- _Task item_
What you output must be the exact lines from the first line of the data through the one holding "مجال الرياضات الإلكترونية", with no pictures.
--
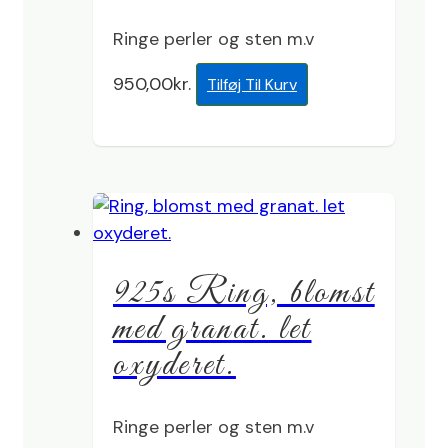
Ringe perler og sten m.v
950,00
kr.
Tilføj Til Kurv
925s Ring, blomst
med granat. let
oxyderet.
Ringe perler og sten m.v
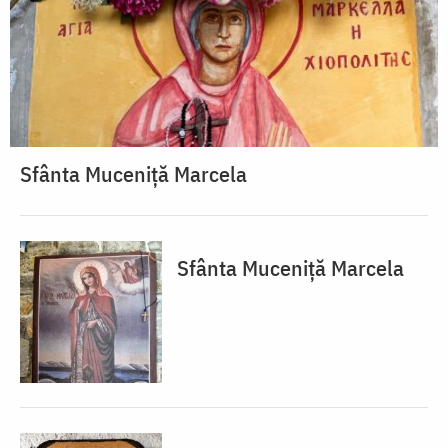
Sfânta Muceniță Marcela
Sfânta Muceniță Marcela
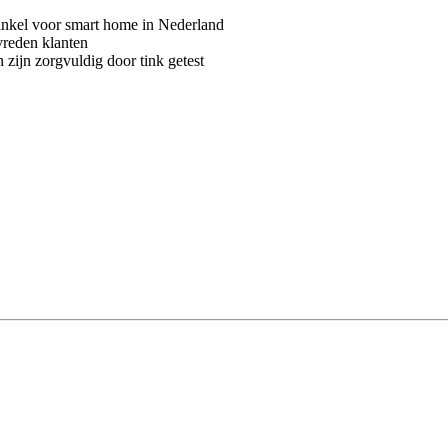
kel voor smart home in Nederland
vreden klanten
 zijn zorgvuldig door tink getest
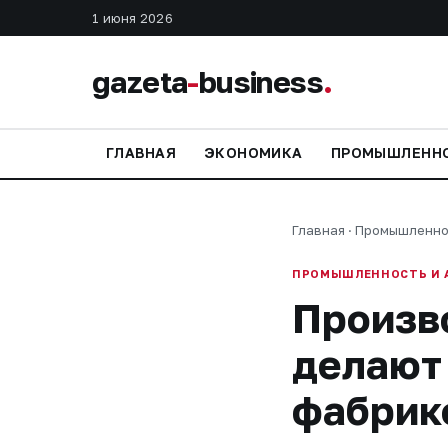
1 июня 2026
gazeta
-
business
.
ГЛАВНАЯ
ЭКОНОМИКА
ПРОМЫШЛЕНН
Главная
·
Промышленно
ПРОМЫШЛЕННОСТЬ И 
Произво
делают
фабрик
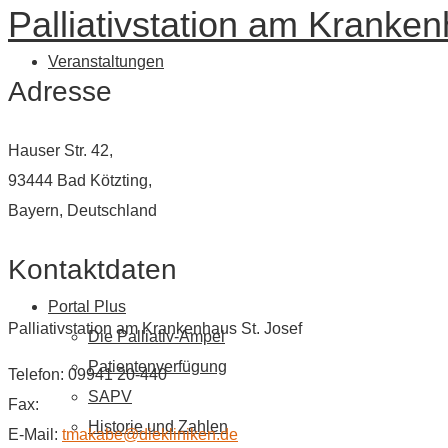
Palliativstation am Kranken
Veranstaltungen
Adresse
Hauser Str. 42,
93444 Bad Kötzting,
Bayern, Deutschland
Kontaktdaten
Portal Plus
Palliativstation am Krankenhaus St. Josef
Die Palliativ-Ampel
Patientenverfügung
Telefon: 09941 20-440
SAPV
Fax:
Historie und Zahlen
E-Mail:
tmakabe@diekliniken.de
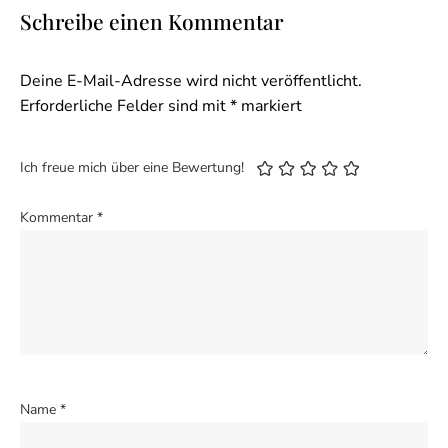
Schreibe einen Kommentar
Deine E-Mail-Adresse wird nicht veröffentlicht.
Erforderliche Felder sind mit
*
markiert
Ich freue mich über eine Bewertung!
Kommentar
*
Name
*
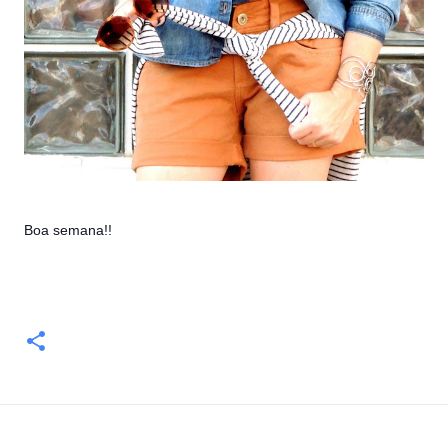
Boa semana!!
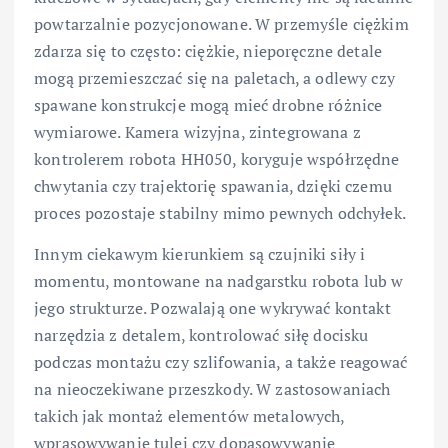
powtarzalnie pozycjonowane. W przemyśle ciężkim
zdarza się to często: ciężkie, nieporęczne detale
mogą przemieszczać się na paletach, a odlewy czy
spawane konstrukcje mogą mieć drobne różnice
wymiarowe. Kamera wizyjna, zintegrowana z
kontrolerem robota HH050, koryguje współrzędne
chwytania czy trajektorię spawania, dzięki czemu
proces pozostaje stabilny mimo pewnych odchyłek.
Innym ciekawym kierunkiem są czujniki siły i
momentu, montowane na nadgarstku robota lub w
jego strukturze. Pozwalają one wykrywać kontakt
narzędzia z detalem, kontrolować siłę docisku
podczas montażu czy szlifowania, a także reagować
na nieoczekiwane przeszkody. W zastosowaniach
takich jak montaż elementów metalowych,
wprasowywanie tulei czy dopasowywanie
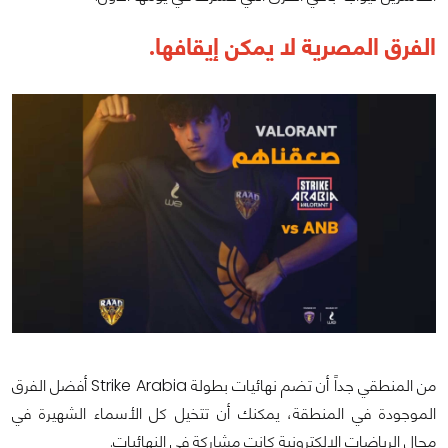
الفرق المصرية لا يمكن إيقافها.
من المنطقي جداً أن تضم نهائيات بطولة Strike Arabia أفضل الفرق
الموجودة في المنطقة، يمكنك أن تتخيل كل الأسماء الشهيرة في
مجال الرياضات الإلكترونية كانت مشاركة في النهائيات.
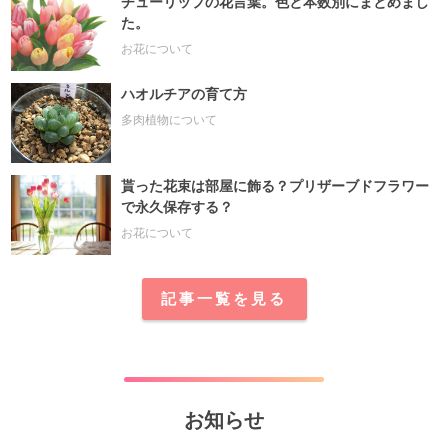
チューリップの花言葉。色と本数別にまとめまし
た。
お花について
ハオルチアの育て方
多肉植物について
貰った花束は部屋に飾る？プリザーブドフラワー
で永久保存する？
お花について
記事一覧を見る
お知らせ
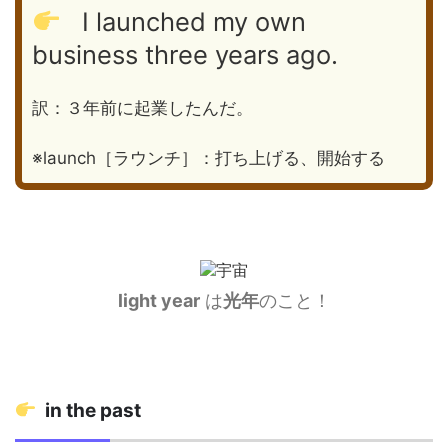
I launched my own
business three years ago.
訳：３年前に起業したんだ。
※launch［ラウンチ］：打ち上げる、開始する
light year
は
光年
のこと！
in the past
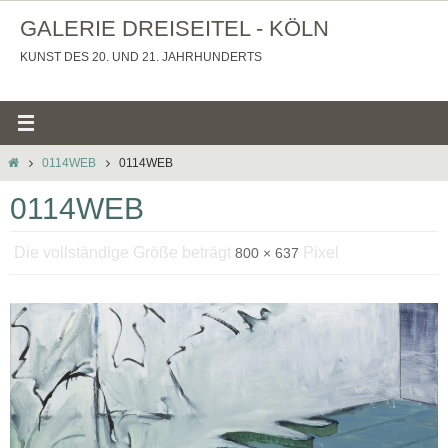
Zum
GALERIE DREISEITEL - KÖLN
Inhalt
KUNST DES 20. UND 21. JAHRHUNDERTS
springen
STARTSEITE
0114WEB
0114WEB
0114WEB
Die vollständige Größe beträgt
Pixel
800 × 637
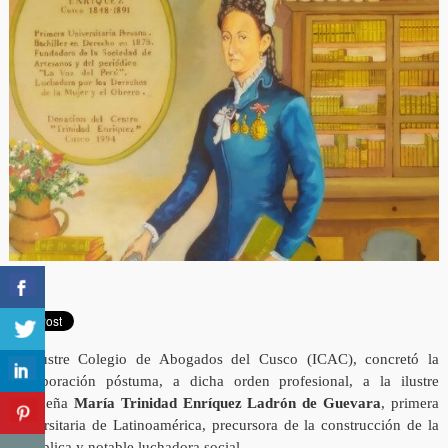
El Ilustre Colegio de Abogados del Cusco (ICAC), concretó la
incorporación póstuma, a dicha orden profesional, a la ilustre
cusqueña
María Trinidad Enríquez Ladrón de Guevara
, primera
universitaria de Latinoamérica, precursora de la construcción de la
República y notable luchadora social.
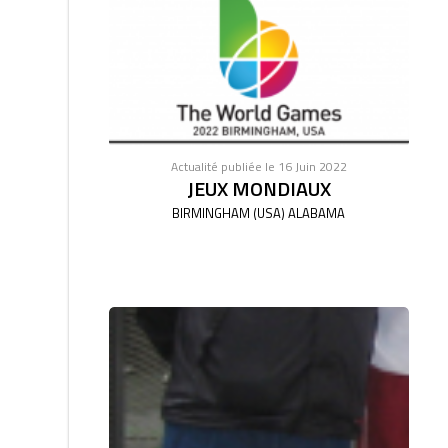
Actualité publiée le 16 Juin 2022
JEUX MONDIAUX
BIRMINGHAM (USA) ALABAMA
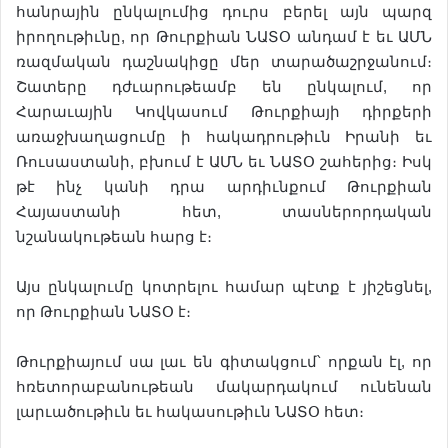
հանրային ընկալումից դուրս բերել այն պարզ
իրողութիւնը, որ Թուրքիան ՆԱՏՕ անդամ է եւ ԱՄՆ
ռազմական դաշնակիցը մեր տարածաշրջանում։
Շատերը դժւարութեամբ են ընկալում, որ
Հարաւային Կովկասում Թուրքիայի դիրքերի
առաջխաղացումը ի հակադրութիւն Իրանի եւ
Ռուսաստանի, բխում է ԱՄՆ եւ ՆԱՏՕ շահերից։ Իսկ
թէ ինչ կանի դրա արդիւնքում Թուրքիան
Հայաստանի հետ, տասներորդական
նշանակութեան հարց է։
Այս ընկալումը կոտրելու համար պէտք է յիշեցնել,
որ Թուրքիան ՆԱՏՕ է։
Թուրքիայում սա լաւ են գիտակցում՝ որքան էլ, որ
հռետորաբանութեան մակարդակում ունենան
լարւածութիւն եւ հակասութիւն ՆԱՏՕ հետ։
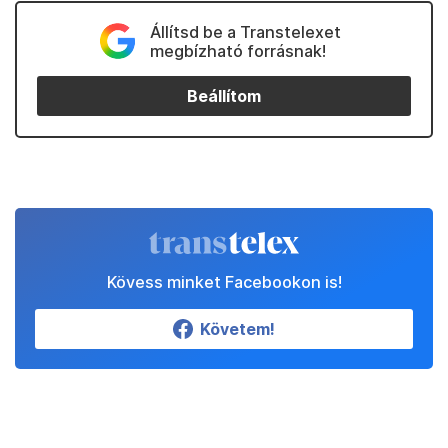
Állítsd be a Transtelexet
megbízható forrásnak!
Beállítom
Kövess minket Facebookon is!
Követem!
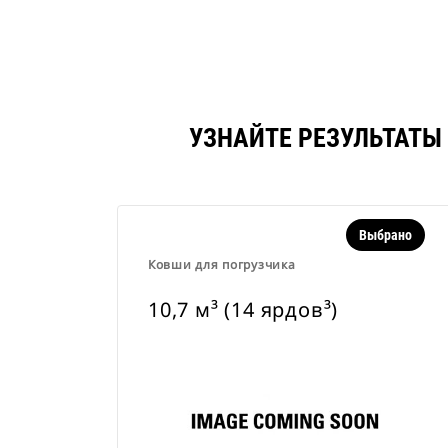
УЗНАЙТЕ РЕЗУЛЬТАТЫ 
Выбрано
Ковши для погрузчика
10,7 м³ (14 ярдов³)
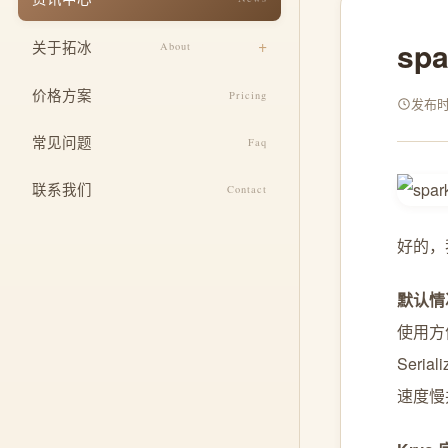
响应式适配
餐饮美食
sp
关于拓冰
About
安全与运维
教育培训
设计团队
SEO 基础优化
价格方案
Pricing
医疗健康
发布时间
企业文化
定制功能开发
常见问题
酒店住宿
Faq
发展历程
整合推广服务
联系我们
Contact
荣誉资质
好的，我
默认情况
使用方
Seri
速度慢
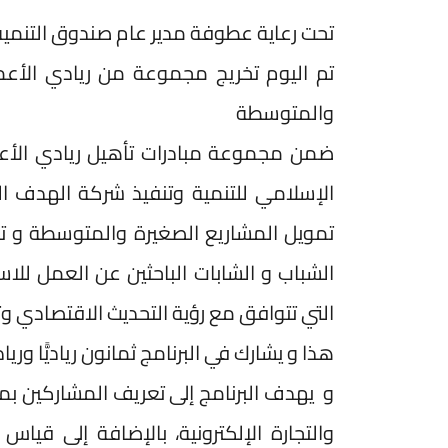
تحت رعاية عطوفة مدير عام صندوق التنمية
تم اليوم تخريج مجموعة من ريادي الأعم
والمتوسطة
ضمن مجموعة مبادرات تأهيل ريادي الأعم
الإسلامي للتنمية وتنفيذ شركة الهدف ا
تمويل المشاريع الصغيرة والمتوسطة و تعز
الشباب و الشابات الباحثين عن العمل للا
التي تتوافق مع رؤية التحديث الاقتصادي وت
هذا و يشارك في البرنامج ثمانون رياديًّا 
و يهدف البرنامج إلى تعريف المشاركين بمف
والتجارة الإلكترونية، بالإضافة إلى قي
--
- _Result of this exercise_
Ringe perler og sten m.v
950,00
kr.
Tilføj Til Kurv
925s Ring, blomst
med granat. let
oxyderet.
Ringe perler og sten m.v
Sfânta Muceniță Marcela
Sfânta Muceniță Marcela
kel voor smart home in Nederland
vreden klanten
 zijn zorgvuldig door tink getest
1 июня 2026
gazeta
-
business
.
ГЛАВНАЯ
ЭКОНОМИКА
ПРОМЫШЛЕНН
Главная
·
Промышленно
ПРОМЫШЛЕННОСТЬ И 
Произво
делают
фабрик
Palliativstation am Kranken
Veranstaltungen
Adresse
Hauser Str. 42,
93444 Bad Kötzting,
Bayern, Deutschland
Kontaktdaten
Portal Plus
Palliativstation am Krankenhaus St. Josef
Die Palliativ-Ampel
Patientenverfügung
Telefon: 09941 20-440
SAPV
Fax:
Historie und Zahlen
E-Mail:
tmakabe@diekliniken.de
Schreibe einen Kommentar
Deine E-Mail-Adresse wird nicht veröffentlicht.
Erforderliche Felder sind mit
*
markiert
Ich freue mich über eine Bewertung!
Kommentar
*
Name
*
Boa semana!!
powtarzalnie pozycjonowane. W przemyśle ciężkim
zdarza się to często: ciężkie, nieporęczne detale
mogą przemieszczać się na paletach, a odlewy czy
spawane konstrukcje mogą mieć drobne różnice
wymiarowe. Kamera wizyjna, zintegrowana z
kontrolerem robota HH050, koryguje współrzędne
chwytania czy trajektorię spawania, dzięki czemu
proces pozostaje stabilny mimo pewnych odchyłek.
Innym ciekawym kierunkiem są czujniki siły i
momentu, montowane na nadgarstku robota lub w
jego strukturze. Pozwalają one wykrywać kontakt
narzędzia z detalem, kontrolować siłę docisku
podczas montażu czy szlifowania, a także reagować
na nieoczekiwane przeszkody. W zastosowaniach
takich jak montaż elementów metalowych,
wprasowywanie tulei czy dopasowywanie
الفرق المصرية لا يمكن إيقافها.
من المنطقي جداً أن تضم نهائيات بطولة Strike Arabia أفضل الفرق
الموجودة في المنطقة، يمكنك أن تتخيل كل الأسماء الشهيرة في
مجال الرياضات الإلكترونية كانت مشاركة في النهائيات.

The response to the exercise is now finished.